#### WORK ORDER:
Could you return the data below exactly as it appears?

----

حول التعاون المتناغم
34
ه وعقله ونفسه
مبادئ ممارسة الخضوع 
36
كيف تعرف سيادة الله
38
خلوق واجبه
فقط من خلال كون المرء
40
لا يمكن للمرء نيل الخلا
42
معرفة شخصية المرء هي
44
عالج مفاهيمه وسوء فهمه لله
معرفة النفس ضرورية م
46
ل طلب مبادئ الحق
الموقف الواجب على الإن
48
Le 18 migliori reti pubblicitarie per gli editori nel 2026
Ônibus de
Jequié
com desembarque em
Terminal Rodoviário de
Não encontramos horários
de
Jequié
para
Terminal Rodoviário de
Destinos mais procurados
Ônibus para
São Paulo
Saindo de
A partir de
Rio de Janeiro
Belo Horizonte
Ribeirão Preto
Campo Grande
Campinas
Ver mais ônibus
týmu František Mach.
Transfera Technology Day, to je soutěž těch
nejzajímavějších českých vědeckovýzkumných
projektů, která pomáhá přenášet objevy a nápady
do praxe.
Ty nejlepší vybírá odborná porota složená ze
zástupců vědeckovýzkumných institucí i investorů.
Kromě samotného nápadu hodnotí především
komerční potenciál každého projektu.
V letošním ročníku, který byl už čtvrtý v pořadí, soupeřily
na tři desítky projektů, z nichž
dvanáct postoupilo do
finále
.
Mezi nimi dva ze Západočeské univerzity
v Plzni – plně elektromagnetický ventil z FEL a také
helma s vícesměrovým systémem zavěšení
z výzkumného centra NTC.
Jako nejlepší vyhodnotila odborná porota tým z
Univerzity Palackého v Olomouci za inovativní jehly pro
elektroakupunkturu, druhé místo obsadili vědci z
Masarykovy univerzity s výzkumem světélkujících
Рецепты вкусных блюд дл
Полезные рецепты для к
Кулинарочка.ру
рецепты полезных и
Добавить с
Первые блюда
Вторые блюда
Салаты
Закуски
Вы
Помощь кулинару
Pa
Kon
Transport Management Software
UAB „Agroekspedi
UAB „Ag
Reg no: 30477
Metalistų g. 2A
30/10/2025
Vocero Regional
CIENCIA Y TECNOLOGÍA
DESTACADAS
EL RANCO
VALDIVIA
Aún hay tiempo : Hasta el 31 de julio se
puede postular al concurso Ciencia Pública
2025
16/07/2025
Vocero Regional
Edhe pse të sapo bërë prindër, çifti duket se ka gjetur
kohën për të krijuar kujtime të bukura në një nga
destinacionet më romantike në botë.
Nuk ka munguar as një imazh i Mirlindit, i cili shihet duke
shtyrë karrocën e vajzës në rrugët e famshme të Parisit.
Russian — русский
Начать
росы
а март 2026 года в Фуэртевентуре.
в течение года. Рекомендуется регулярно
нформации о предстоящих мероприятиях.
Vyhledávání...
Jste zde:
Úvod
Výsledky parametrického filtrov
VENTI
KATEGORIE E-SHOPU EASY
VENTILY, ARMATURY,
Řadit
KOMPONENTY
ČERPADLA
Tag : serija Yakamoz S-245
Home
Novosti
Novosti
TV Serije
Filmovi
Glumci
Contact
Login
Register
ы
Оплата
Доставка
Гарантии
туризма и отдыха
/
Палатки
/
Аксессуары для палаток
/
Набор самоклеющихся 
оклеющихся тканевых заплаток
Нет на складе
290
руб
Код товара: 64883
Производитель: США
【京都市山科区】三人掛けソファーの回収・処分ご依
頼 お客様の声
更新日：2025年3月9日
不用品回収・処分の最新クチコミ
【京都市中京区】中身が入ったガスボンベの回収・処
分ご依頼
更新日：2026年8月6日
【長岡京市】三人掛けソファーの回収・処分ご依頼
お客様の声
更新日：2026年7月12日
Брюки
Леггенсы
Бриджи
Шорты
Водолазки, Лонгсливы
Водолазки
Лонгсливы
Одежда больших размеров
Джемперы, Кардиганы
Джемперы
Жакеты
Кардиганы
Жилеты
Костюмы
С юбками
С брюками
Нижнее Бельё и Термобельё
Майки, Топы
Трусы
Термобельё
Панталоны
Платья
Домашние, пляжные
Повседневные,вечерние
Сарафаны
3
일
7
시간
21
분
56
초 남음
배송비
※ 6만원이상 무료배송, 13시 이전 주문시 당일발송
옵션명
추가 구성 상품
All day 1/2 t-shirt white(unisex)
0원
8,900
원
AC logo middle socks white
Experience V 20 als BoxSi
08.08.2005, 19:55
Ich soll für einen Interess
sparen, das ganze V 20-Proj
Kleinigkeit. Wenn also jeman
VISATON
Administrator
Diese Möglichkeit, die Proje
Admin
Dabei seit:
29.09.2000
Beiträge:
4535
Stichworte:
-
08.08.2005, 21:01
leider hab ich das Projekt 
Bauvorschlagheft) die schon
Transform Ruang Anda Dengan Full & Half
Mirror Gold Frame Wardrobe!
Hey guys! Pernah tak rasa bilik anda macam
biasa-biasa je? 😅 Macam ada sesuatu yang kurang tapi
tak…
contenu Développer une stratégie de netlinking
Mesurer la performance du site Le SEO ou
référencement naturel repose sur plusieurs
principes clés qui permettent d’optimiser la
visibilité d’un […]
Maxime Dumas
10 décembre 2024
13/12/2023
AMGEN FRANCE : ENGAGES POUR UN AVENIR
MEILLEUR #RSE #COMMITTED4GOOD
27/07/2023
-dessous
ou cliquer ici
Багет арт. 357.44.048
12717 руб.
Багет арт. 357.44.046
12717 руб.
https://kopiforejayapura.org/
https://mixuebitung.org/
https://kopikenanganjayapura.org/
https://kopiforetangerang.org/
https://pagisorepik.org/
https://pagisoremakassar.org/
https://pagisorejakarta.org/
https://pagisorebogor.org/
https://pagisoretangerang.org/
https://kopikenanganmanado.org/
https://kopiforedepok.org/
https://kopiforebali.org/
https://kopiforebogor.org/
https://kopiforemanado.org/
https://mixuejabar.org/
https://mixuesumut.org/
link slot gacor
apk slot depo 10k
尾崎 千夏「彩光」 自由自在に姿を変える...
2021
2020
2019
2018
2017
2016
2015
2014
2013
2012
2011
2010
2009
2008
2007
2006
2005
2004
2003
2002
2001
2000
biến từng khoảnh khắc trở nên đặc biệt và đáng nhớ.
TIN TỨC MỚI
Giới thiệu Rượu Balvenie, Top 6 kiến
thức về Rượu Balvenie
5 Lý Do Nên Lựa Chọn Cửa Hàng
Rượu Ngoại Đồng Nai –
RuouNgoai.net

----

#### SOLVED PROBLEM:
حول التعاون المتناغم
34
ه وعقله ونفسه
مبادئ ممارسة الخضوع 
36
كيف تعرف سيادة الله
38
خلوق واجبه
فقط من خلال كون المرء
40
لا يمكن للمرء نيل الخلا
42
معرفة شخصية المرء هي
44
عالج مفاهيمه وسوء فهمه لله
معرفة النفس ضرورية م
46
ل طلب مبادئ الحق
الموقف الواجب على الإن
48
Le 18 migliori reti pubblicitarie per gli editori nel 2026
Ônibus de
Jequié
com desembarque em
Terminal Rodoviário de
Não encontramos horários
de
Jequié
para
Terminal Rodoviário de
Destinos mais procurados
Ônibus para
São Paulo
Saindo de
A partir de
Rio de Janeiro
Belo Horizonte
Ribeirão Preto
Campo Grande
Campinas
Ver mais ônibus
týmu František Mach.
Transfera Technology Day, to je soutěž těch
nejzajímavějších českých vědeckovýzkumných
projektů, která pomáhá přenášet objevy a nápady
do praxe.
Ty nejlepší vybírá odborná porota složená ze
zástupců vědeckovýzkumných institucí i investorů.
Kromě samotného nápadu hodnotí především
komerční potenciál každého projektu.
V letošním ročníku, který byl už čtvrtý v pořadí, soupeřily
na tři desítky projektů, z nichž
dvanáct postoupilo do
finále
.
Mezi nimi dva ze Západočeské univerzity
v Plzni – plně elektromagnetický ventil z FEL a také
helma s vícesměrovým systémem zavěšení
z výzkumného centra NTC.
Jako nejlepší vyhodnotila odborná porota tým z
Univerzity Palackého v Olomouci za inovativní jehly pro
elektroakupunkturu, druhé místo obsadili vědci z
Masarykovy univerzity s výzkumem světélkujících
Рецепты вкусных блюд дл
Полезные рецепты для к
Кулинарочка.ру
рецепты полезных и
Добавить с
Первые блюда
Вторые блюда
Салаты
Закуски
Вы
Помощь кулинару
Pa
Kon
Transport Management Software
UAB „Agroekspedi
UAB „Ag
Reg no: 30477
Metalistų g. 2A
30/10/2025
Vocero Regional
CIENCIA Y TECNOLOGÍA
DESTACADAS
EL RANCO
VALDIVIA
Aún hay tiempo : Hasta el 31 de julio se
puede postular al concurso Ciencia Pública
2025
16/07/2025
Vocero Regional
Edhe pse të sapo bërë prindër, çifti duket se ka gjetur
kohën për të krijuar kujtime të bukura në një nga
destinacionet më romantike në botë.
Nuk ka munguar as një imazh i Mirlindit, i cili shihet duke
shtyrë karrocën e vajzës në rrugët e famshme të Parisit.
Russian — русский
Начать
росы
а март 2026 года в Фуэртевентуре.
в течение года. Рекомендуется регулярно
нформации о предстоящих мероприятиях.
Vyhledávání...
Jste zde:
Úvod
Výsledky parametrického filtrov
VENTI
KATEGORIE E-SHOPU EASY
VENTILY, ARMATURY,
Řadit
KOMPONENTY
ČERPADLA
Tag : serija Yakamoz S-245
Home
Novosti
Novosti
TV Serije
Filmovi
Glumci
Contact
Login
Register
ы
Оплата
Доставка
Гарантии
туризма и отдыха
/
Палатки
/
Аксессуары для палаток
/
Набор самоклеющихся 
оклеющихся тканевых заплаток
Нет на складе
290
руб
Код товара: 64883
Производитель: США
【京都市山科区】三人掛けソファーの回収・処分ご依
頼 お客様の声
更新日：2025年3月9日
不用品回収・処分の最新クチコミ
【京都市中京区】中身が入ったガスボンベの回収・処
分ご依頼
更新日：2026年8月6日
【長岡京市】三人掛けソファーの回収・処分ご依頼
お客様の声
更新日：2026年7月12日
Брюки
Леггенсы
Бриджи
Шорты
Водолазки, Лонгсливы
Водолазки
Лонгсливы
Одежда больших размеров
Джемперы, Кардиганы
Джемперы
Жакеты
Кардиганы
Жилеты
Костюмы
С юбками
С брюками
Нижнее Бельё и Термобельё
Майки, Топы
Трусы
Термобельё
Панталоны
Платья
Домашние, пляжные
Повседневные,вечерние
Сарафаны
3
일
7
시간
21
분
56
초 남음
배송비
※ 6만원이상 무료배송, 13시 이전 주문시 당일발송
옵션명
추가 구성 상품
All day 1/2 t-shirt white(unisex)
0원
8,900
원
AC logo middle socks white
Experience V 20 als BoxSi
08.08.2005, 19:55
Ich soll für einen Interess
sparen, das ganze V 20-Proj
Kleinigkeit. Wenn also jeman
VISATON
Administrator
Diese Möglichkeit, die Proje
Admin
Dabei seit:
29.09.2000
Beiträge:
4535
Stichworte:
-
08.08.2005, 21:01
leider hab ich das Projekt 
Bauvorschlagheft) die schon
Transform Ruang Anda Dengan Full & Half
Mirror Gold Frame Wardrobe!
Hey guys! Pernah tak rasa bilik anda macam
biasa-biasa je? 😅 Macam ada sesuatu yang kurang tapi
tak…
contenu Développer une stratégie de netlinking
Mesurer la performance du site Le SEO ou
référencement naturel repose sur plusieurs
principes clés qui permettent d’optimiser la
visibilité d’un […]
Maxime Dumas
10 décembre 2024
13/12/2023
AMGEN FRANCE : ENGAGES POUR UN AVENIR
MEILLEUR #RSE #COMMITTED4GOOD
27/07/2023
-dessous
ou cliquer ici
Багет арт. 357.44.048
12717 руб.
Багет арт. 357.44.046
12717 руб.
https://kopiforejayapura.org/
https://mixuebitung.org/
https://kopikenanganjayapura.org/
https://kopiforetangerang.org/
https://pagisorepik.org/
https://pagisoremakassar.org/
https://pagisorejakarta.org/
https://pagisorebogor.org/
https://pagisoretangerang.org/
https://kopikenanganmanado.org/
https://kopiforedepok.org/
https://kopiforebali.org/
https://kopiforebogor.org/
https://kopiforemanado.org/
https://mixuejabar.org/
https://mixuesumut.org/
link slot gacor
apk slot depo 10k
尾崎 千夏「彩光」 自由自在に姿を変える...
2021
2020
2019
2018
2017
2016
2015
2014
2013
2012
2011
2010
2009
2008
2007
2006
2005
2004
2003
2002
2001
2000
biến từng khoảnh khắc trở nên đặc biệt và đáng nhớ.
TIN TỨC MỚI
Giới thiệu Rượu Balvenie, Top 6 kiến
thức về Rượu Balvenie
5 Lý Do Nên Lựa Chọn Cửa Hàng
Rượu Ngoại Đồng Nai –
RuouNgoai.net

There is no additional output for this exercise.